Cutting the neural bridge re-paralyzed the rats’ revived lung. The CWRU scientists say the shutdown is proof that the nerve fibers that had spread into and through the graft — not some other mechanism — were responsible for restoring breathing.
The source of those sprouting axons is a major surprise. Only about 10 percent of the nerve fibers that ventured across the bridge and re-linked to the spinal cord originated in the breathing-control center of the rats’ brains.
The rest — the vast majority of reconnected nerves from the graft — had nothing to do with respiration. And yet the rats were able to resume breathing almost normally.
That suggests two things, Silver said. First, a small number of neurons can spark the diaphragm to work again. Second, the spinal cord is somehow able to filter out extraneous signals from all those nonrespiratory nerves, while letting the few important breathing signals through. It’s comparable to standing in a noisy room and managing to hear a single conversation above the din.
Researchers have worried for decades that reconnecting a severed spinal cord might produce a torrent of confusing nerve messages, like a burst of static, that would throw muscles into a frenzy. In this case, at least, that didn’t happen.
“It’s remarkable,” Silver said. “I think one of the most important parts of this paper is [demonstrating] what the spinal cord is capable of doing.”
Future research and obstacles
Future targets for Silver’s lab are to lure greater numbers of respiratory axons to cross the bridge around the glial scar, and to grow the nerve fibers for longer distances. That’s essential if the technique is to be tried in humans, whose spinal cords are considerably longer than rats’.
Among the hurdles to human testing is what Silver describes as American neurosurgeons’ concerns about any procedure that might further harm an extensively paralyzed person.
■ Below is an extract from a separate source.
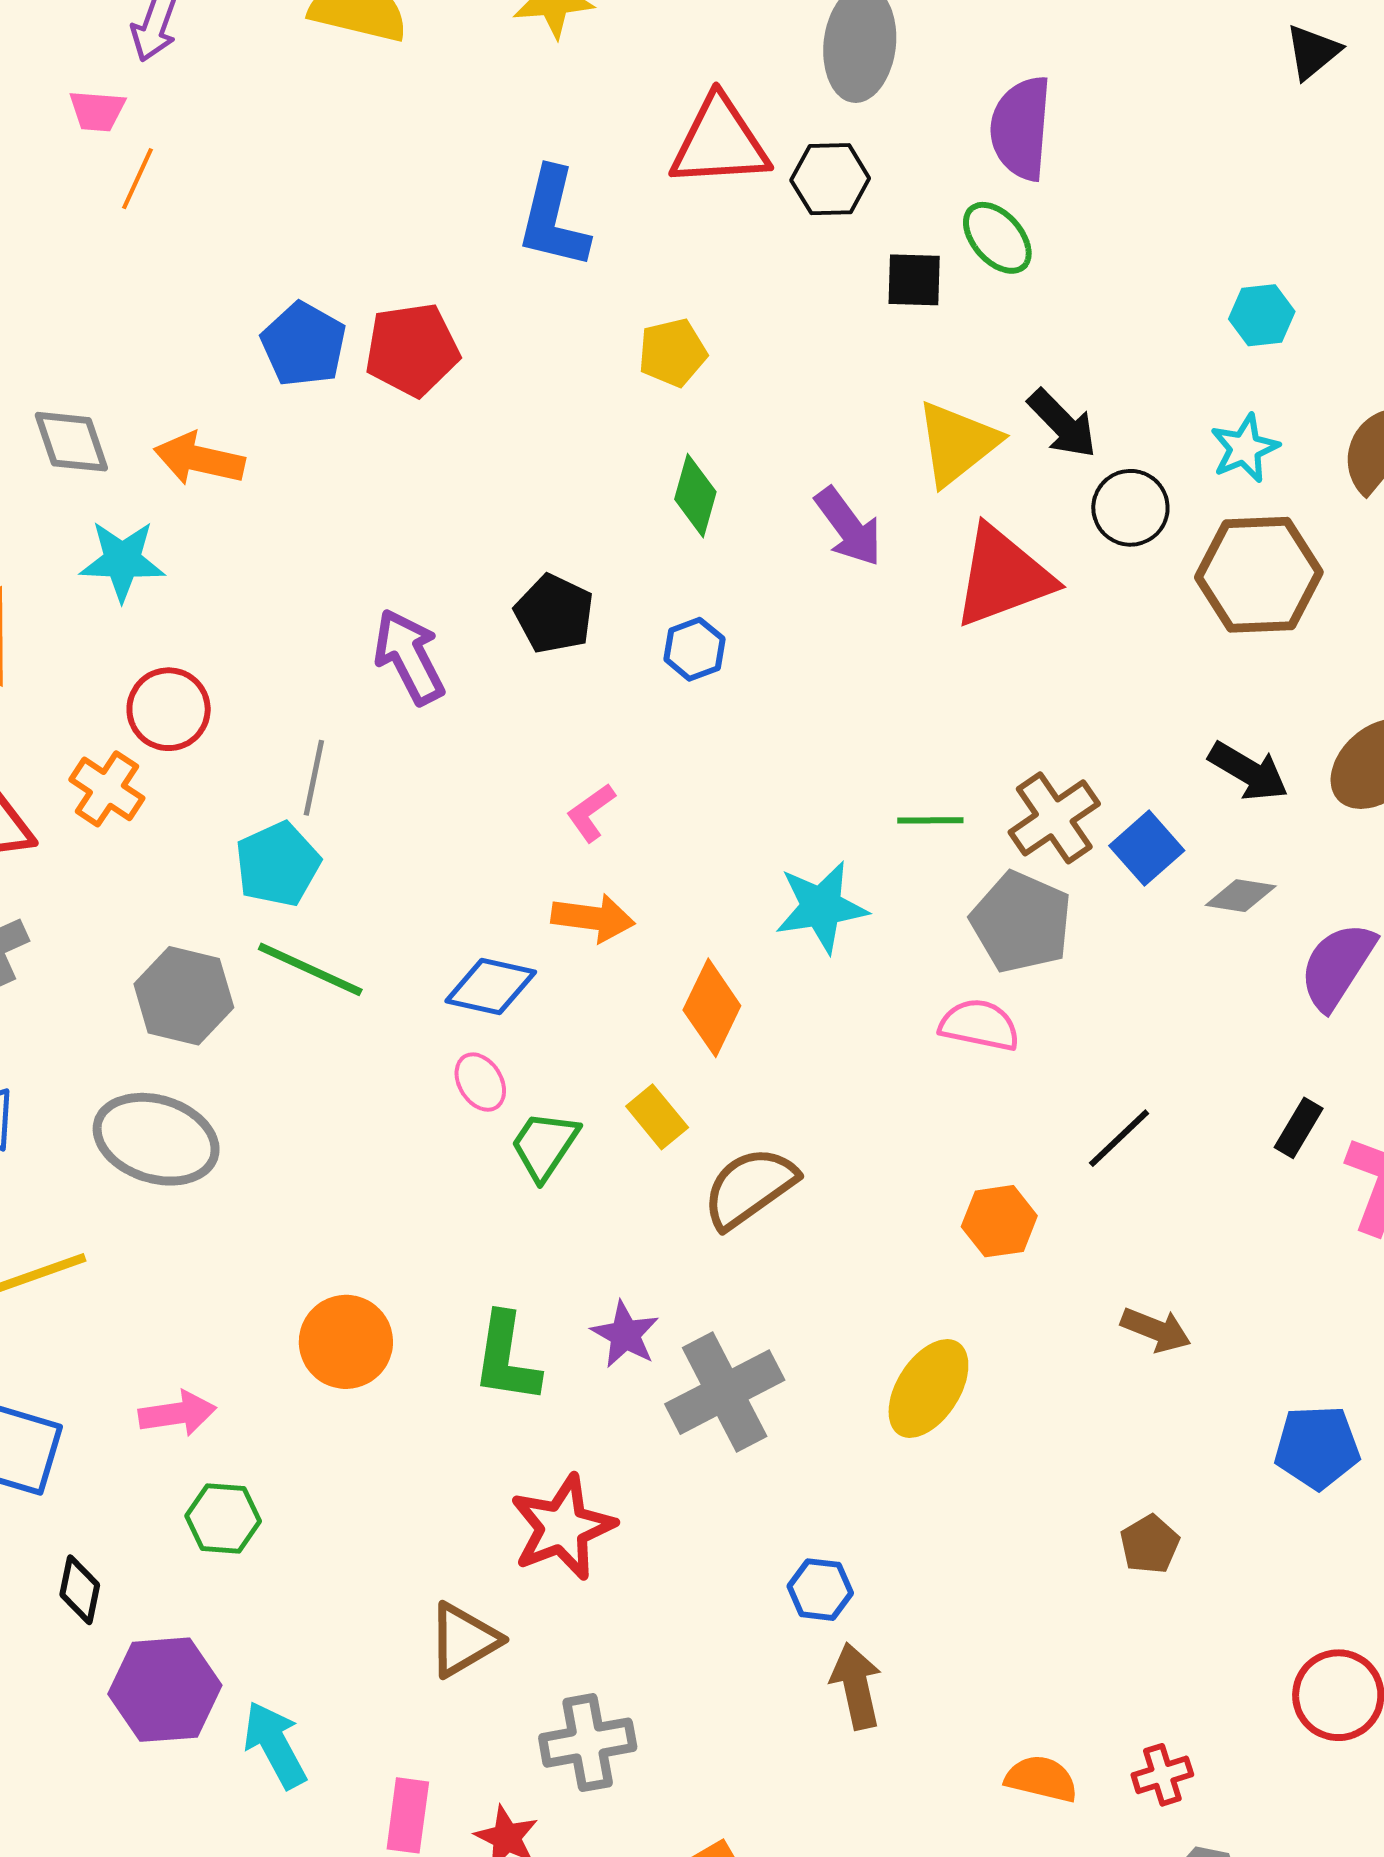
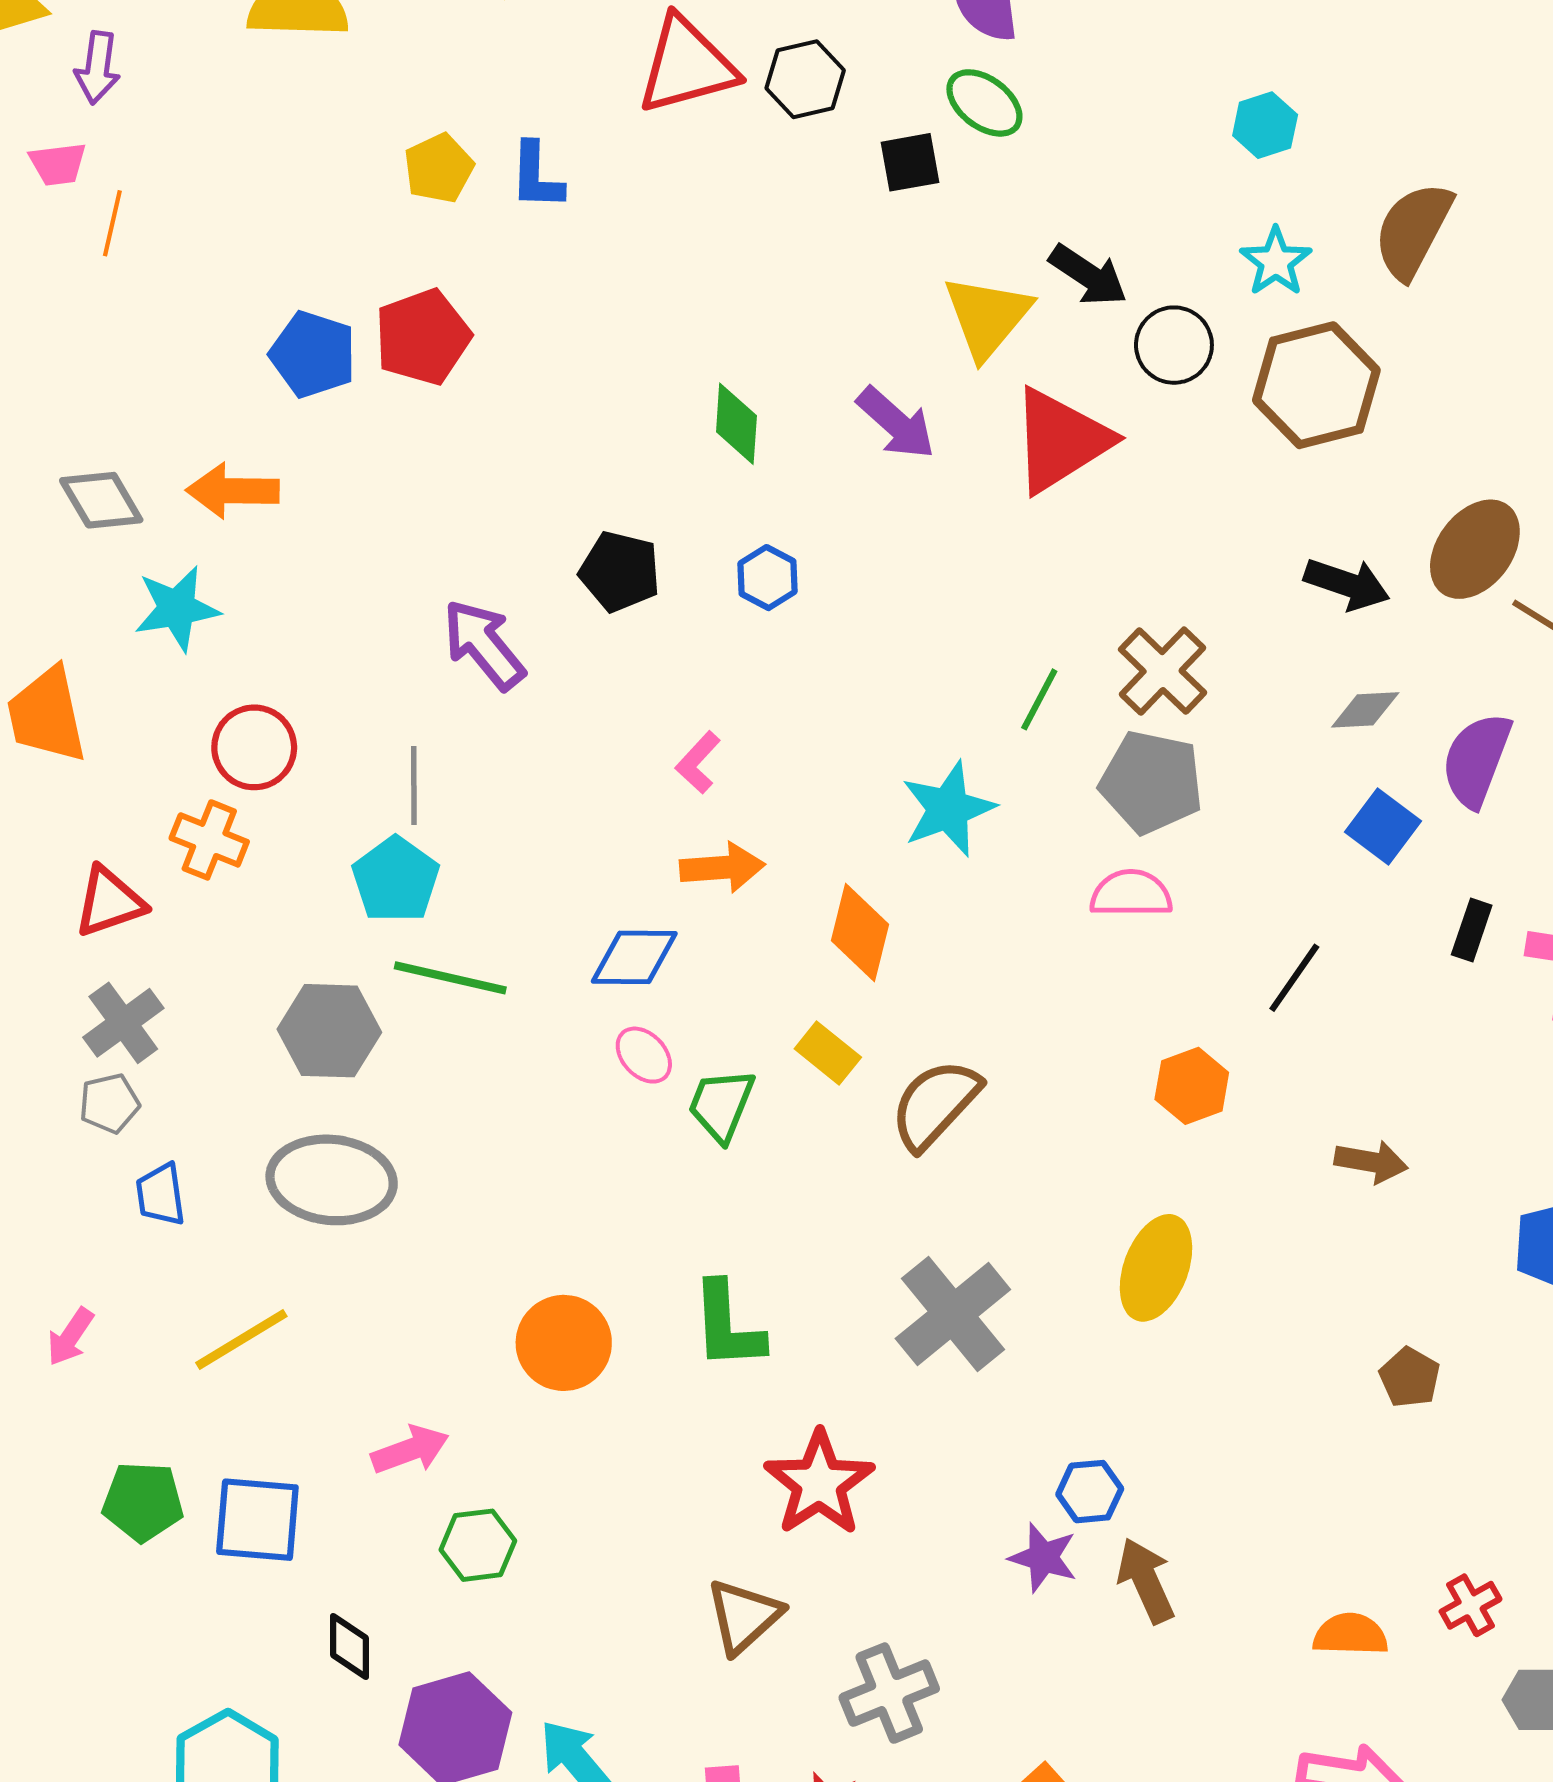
blue L-shape: (553, 218) -> (536, 176), size x0.7
yellow pentagon: (673, 353) -> (439, 168), moved
green line: (930, 820) -> (1039, 699), turned -50
blue square: (1147, 848) -> (1383, 827), moved
purple star: (625, 1335) -> (1043, 1558), moved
Those worries didn’t dissuade Taiwanese neurosurgeon Heinrich Cheng, who in 2004 treated a single paralyzed patient with a neural bridge and a drug to encourage axon re-growth. Cheng reported that the patient, who was paralyzed below the waist, regained some feeling and eventually was able to switch from a wheelchair to a walker.
“There’s a reluctance” in the United States to do such experimental operations, Silver said. “However, if we can show the technique is tolerated in larger animals . . . [and] that a surgeon really could do this subtly, without causing more damage, they might even do it for a quadriplegic.”